Boredom is a peculiar ailment. I’ve come to understand boredom in my life as the lack of meaningful work and inspiring ideas. Which is to say, one can become bored in the flurry of meaningless work and overwhelming onslaught of ideas. Sustained chaos conjures up its own brand of numbing boredom.

During my own recent bout with boredom, a friend observed that he stagnates when he is without a tangible list of things to do and people to meet. The images implied in the word “listlessness” are a literal experience for him. I feel much the same. Without meaningful to-dos, it’s easy to begin feeling like a lot of life is a to-don’t.

When the waters around me aren’t moving me further downstream into new places, my imagination stagnates like a salty swamp.

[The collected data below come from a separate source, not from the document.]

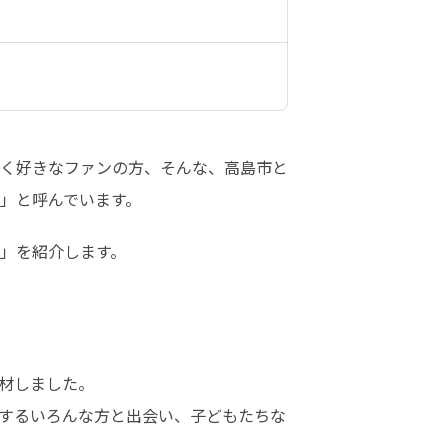
く好きなファンの方、そんな、高島市と
」と呼んでいます。
」を紹介します。
材しました。

するいろんな方と出会い、子どもたちな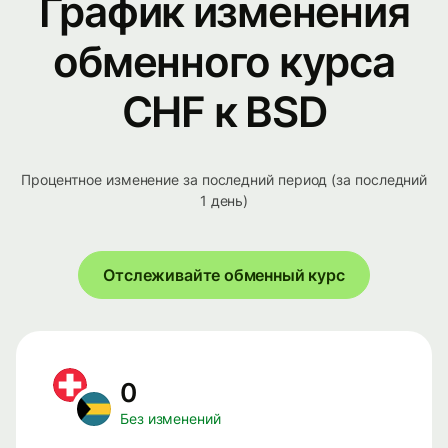
График изменения
обменного курса
CHF к BSD
Процентное изменение за последний период (за последний
1 день)
Отслеживайте обменный курс
0
Без изменений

In my experience, imagination stagnation can take many forms: mindlessly binge-watching the latest internet serial drama; telling myself that I will only try to solve the puzzle on my phone app one more time… for an hour; fighting to put together 100 coherent words for a blog post (ahem); feeling disinterested in other people and their meaningful creative work; and the inability to think about what I’d rather be doing.

It’s no wonder that low-grade depression and boredom are eager bedfellows. Lack of creative stimulation starves the imagination and feeds feelings of low worth and inability.

But even the busiest, the most seemingly successful, those who are satisfied with the progress of their life and career can face this kind of listless boredom on occasion. Perhaps it strikes those individuals all the more severely because they are accustomed to making meaning through the high pace of activity in their lives.

As Christian people, we are told to make meaning out of our lives, to discover our calling, our vocation.

Christian vocational discernment is more than discovering one’s lifelong career during the first year of college and calling it good. Christian vocational discernment is a lifelong journey of noticing where God is at work around us, noticing when the light in our eye refracts in more brilliant and colorful ways, helping us to see God and God’s people more clearly.

Christian vocational discernment is not about funneling young people into ministerial professions, but walking alongside all people to discover how God is at work in all parts of their life, including their paid and unpaid work, their community and church commitments, and in their families and friendships.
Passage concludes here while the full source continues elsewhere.